Désormais, j’essaie d’approfondir, d’affiner, de tailler, peut-être d’être plus précis, m’échinant à rendre le tout construit et cohérent.
Et c’est loin d’être gagné.
- D'où vous vient l'inspiration qui fait naître vos histoires ?
De ce que l’on vit et où on le vit.
Pour moi souvent, ce furent les lieux, qui me marquaient profondément, avec leurs rites, rythmes, personnages, et dont l’atmosphère définit souvent les histoires, comme s’il fut presque logique que, de ce lieu, émane ou éclose un univers donc une possible histoire. Également de la captation par le regard des lieux (comme d’un appareil-photo) puis de cette sorte d’imprimante qui est la mémoire, et qui vous ressort ça bizarrement un jour, alors que vous tâtonnez devant votre page.

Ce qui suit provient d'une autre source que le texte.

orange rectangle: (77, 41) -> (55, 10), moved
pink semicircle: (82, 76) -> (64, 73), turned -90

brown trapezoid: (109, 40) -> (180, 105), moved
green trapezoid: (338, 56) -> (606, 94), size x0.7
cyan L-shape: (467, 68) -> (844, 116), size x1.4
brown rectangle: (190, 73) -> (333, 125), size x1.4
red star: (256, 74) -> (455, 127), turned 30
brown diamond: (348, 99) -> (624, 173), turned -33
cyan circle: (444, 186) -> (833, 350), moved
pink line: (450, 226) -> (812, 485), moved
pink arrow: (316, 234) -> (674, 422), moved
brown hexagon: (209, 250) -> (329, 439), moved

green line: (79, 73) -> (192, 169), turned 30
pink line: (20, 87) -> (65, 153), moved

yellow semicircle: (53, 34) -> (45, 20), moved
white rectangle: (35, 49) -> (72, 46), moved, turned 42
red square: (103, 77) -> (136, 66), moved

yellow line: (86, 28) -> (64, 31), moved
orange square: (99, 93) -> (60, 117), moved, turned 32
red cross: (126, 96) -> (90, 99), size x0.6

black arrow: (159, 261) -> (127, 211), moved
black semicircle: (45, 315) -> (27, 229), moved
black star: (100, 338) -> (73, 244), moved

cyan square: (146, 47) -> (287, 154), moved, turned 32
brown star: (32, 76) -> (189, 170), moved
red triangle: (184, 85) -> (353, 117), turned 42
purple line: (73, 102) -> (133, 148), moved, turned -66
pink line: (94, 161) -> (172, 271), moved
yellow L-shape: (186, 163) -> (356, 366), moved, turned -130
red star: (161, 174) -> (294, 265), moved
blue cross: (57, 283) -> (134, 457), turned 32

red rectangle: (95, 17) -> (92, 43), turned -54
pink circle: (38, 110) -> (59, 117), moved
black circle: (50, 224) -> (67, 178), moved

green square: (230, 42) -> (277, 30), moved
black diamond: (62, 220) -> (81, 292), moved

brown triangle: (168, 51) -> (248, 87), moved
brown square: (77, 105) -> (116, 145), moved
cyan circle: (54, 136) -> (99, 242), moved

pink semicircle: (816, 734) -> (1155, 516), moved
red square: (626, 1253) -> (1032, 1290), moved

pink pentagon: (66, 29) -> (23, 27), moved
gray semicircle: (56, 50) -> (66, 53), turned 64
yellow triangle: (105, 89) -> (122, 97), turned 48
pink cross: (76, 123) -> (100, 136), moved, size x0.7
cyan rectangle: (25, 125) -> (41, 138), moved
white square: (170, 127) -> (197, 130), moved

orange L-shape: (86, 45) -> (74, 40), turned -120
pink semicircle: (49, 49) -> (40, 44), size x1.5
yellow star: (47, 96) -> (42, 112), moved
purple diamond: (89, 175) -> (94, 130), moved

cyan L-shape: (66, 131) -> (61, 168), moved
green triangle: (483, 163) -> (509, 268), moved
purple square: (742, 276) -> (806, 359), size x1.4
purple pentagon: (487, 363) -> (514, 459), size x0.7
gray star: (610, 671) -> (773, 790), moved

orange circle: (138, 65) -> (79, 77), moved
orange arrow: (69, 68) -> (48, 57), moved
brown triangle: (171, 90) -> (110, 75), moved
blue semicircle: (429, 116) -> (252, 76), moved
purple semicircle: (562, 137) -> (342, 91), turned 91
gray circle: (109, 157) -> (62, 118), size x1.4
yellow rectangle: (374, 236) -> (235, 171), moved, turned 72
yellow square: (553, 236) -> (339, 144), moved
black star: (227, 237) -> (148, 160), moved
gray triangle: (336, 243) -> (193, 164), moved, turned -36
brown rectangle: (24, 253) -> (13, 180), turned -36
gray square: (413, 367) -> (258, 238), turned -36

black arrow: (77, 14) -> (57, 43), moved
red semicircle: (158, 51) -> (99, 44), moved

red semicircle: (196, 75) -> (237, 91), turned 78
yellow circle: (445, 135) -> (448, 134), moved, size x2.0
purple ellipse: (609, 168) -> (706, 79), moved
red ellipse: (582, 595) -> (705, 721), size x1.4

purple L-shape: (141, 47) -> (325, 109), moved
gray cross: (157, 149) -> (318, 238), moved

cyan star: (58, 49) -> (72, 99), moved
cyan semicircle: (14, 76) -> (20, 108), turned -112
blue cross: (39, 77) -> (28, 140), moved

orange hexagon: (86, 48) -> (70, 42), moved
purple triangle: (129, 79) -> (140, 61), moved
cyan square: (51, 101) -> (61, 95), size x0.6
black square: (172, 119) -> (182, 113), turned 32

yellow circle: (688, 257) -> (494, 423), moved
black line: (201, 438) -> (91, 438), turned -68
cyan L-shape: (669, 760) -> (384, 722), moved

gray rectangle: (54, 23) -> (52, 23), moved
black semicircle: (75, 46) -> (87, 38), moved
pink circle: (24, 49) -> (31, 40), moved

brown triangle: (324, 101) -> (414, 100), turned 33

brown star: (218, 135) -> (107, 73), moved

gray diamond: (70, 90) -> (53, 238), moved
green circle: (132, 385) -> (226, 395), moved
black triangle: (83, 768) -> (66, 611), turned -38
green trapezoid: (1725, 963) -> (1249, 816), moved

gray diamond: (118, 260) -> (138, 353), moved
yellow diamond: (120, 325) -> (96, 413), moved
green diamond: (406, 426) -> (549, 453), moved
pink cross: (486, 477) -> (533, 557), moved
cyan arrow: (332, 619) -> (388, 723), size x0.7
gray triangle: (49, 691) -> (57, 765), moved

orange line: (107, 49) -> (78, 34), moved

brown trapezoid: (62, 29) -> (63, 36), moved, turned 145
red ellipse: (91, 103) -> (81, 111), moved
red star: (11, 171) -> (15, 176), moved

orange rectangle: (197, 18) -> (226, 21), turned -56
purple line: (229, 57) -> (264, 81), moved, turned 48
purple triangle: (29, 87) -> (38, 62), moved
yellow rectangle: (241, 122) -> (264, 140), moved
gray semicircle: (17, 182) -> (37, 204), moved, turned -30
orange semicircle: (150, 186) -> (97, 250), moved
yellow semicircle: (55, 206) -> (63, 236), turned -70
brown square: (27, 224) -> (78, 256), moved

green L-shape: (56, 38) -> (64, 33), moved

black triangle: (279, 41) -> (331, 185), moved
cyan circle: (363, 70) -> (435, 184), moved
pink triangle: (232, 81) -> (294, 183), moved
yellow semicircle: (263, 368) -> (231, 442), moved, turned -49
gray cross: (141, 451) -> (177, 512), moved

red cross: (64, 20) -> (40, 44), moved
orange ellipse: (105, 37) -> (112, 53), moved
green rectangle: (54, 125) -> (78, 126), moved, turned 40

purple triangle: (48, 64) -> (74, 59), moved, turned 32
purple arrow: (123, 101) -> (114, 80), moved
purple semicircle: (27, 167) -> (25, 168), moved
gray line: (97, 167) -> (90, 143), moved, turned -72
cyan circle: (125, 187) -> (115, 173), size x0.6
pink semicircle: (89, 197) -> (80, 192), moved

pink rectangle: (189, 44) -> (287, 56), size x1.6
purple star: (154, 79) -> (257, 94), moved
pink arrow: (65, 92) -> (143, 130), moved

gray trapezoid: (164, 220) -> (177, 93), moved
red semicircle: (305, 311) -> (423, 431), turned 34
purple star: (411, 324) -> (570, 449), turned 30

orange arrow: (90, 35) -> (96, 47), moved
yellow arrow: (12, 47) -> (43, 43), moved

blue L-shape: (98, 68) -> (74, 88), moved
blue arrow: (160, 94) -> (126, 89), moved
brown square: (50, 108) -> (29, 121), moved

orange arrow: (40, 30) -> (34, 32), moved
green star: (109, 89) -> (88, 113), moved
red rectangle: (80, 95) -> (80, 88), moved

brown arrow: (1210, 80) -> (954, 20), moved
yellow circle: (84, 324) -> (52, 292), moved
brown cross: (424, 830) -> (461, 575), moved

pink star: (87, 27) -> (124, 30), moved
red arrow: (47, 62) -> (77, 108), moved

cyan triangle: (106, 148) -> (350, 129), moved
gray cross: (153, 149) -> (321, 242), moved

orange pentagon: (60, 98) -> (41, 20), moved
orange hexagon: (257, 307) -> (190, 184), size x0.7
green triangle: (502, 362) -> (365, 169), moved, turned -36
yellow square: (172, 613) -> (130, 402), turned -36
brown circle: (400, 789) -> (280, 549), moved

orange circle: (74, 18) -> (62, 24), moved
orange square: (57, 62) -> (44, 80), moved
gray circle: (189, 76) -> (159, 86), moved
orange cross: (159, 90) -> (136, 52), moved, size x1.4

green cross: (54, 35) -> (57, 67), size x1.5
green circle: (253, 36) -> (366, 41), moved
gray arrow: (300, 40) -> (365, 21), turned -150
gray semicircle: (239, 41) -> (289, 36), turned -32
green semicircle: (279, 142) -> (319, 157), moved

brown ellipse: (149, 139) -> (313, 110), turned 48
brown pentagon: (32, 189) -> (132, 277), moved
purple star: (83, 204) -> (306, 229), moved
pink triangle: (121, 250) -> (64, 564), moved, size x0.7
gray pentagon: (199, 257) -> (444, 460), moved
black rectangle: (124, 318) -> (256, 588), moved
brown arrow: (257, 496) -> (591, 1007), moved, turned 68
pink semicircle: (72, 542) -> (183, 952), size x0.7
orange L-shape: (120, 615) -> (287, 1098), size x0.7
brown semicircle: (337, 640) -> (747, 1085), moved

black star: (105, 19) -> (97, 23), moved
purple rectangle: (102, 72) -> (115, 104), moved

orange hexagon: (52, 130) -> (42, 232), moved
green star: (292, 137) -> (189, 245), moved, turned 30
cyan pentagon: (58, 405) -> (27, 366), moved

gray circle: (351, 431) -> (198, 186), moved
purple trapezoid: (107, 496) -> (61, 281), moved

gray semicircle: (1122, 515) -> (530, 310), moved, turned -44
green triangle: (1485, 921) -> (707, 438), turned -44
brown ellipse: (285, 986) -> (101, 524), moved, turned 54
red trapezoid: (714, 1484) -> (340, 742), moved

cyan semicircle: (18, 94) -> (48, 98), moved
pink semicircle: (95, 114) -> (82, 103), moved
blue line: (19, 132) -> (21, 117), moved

Désormais, c’est peut-être plus d’un travail de maturation, peut-être d’un jeu, qu’on s’amuse à faire resurgir en soi.
Quelquefois des mots, eux-mêmes.
Je n’ai jamais beaucoup voyagé, j’ai toujours aimé les univers « intérieurs » des personnages qui parfois se trouvaient liés à un univers cloisonné (intérieur/extérieur) dont ils semblaient invariablement prisonniers et comme cherchant à en sortir. Ou non, d’ailleurs (David Goodis, par exemple, auteur qui suivit le destin de ses propres personnages à Philadelphie).
- Écrivez-vous déjà votre prochaine nouvelle? Et si oui, de quoi parle-t-elle ?
J’écris actuellement un recueil de nouvelles avec ma compagne, Karine Baudot, dans une sorte de ping-pong (idée en partie piquée à Marc Villard et Jean-Bernard Pouy) qui se répondrait par des mots que nous nous amusons à choisir, chose, objet, personnage, lieu, nous obligeant à les utiliser pour définir une sorte de fil rouge entre tous les textes.
En ce moment donc, j’écris sur la vie d’un neurone.
Propos recueillis par Mlle Camille Argence (mars 2012).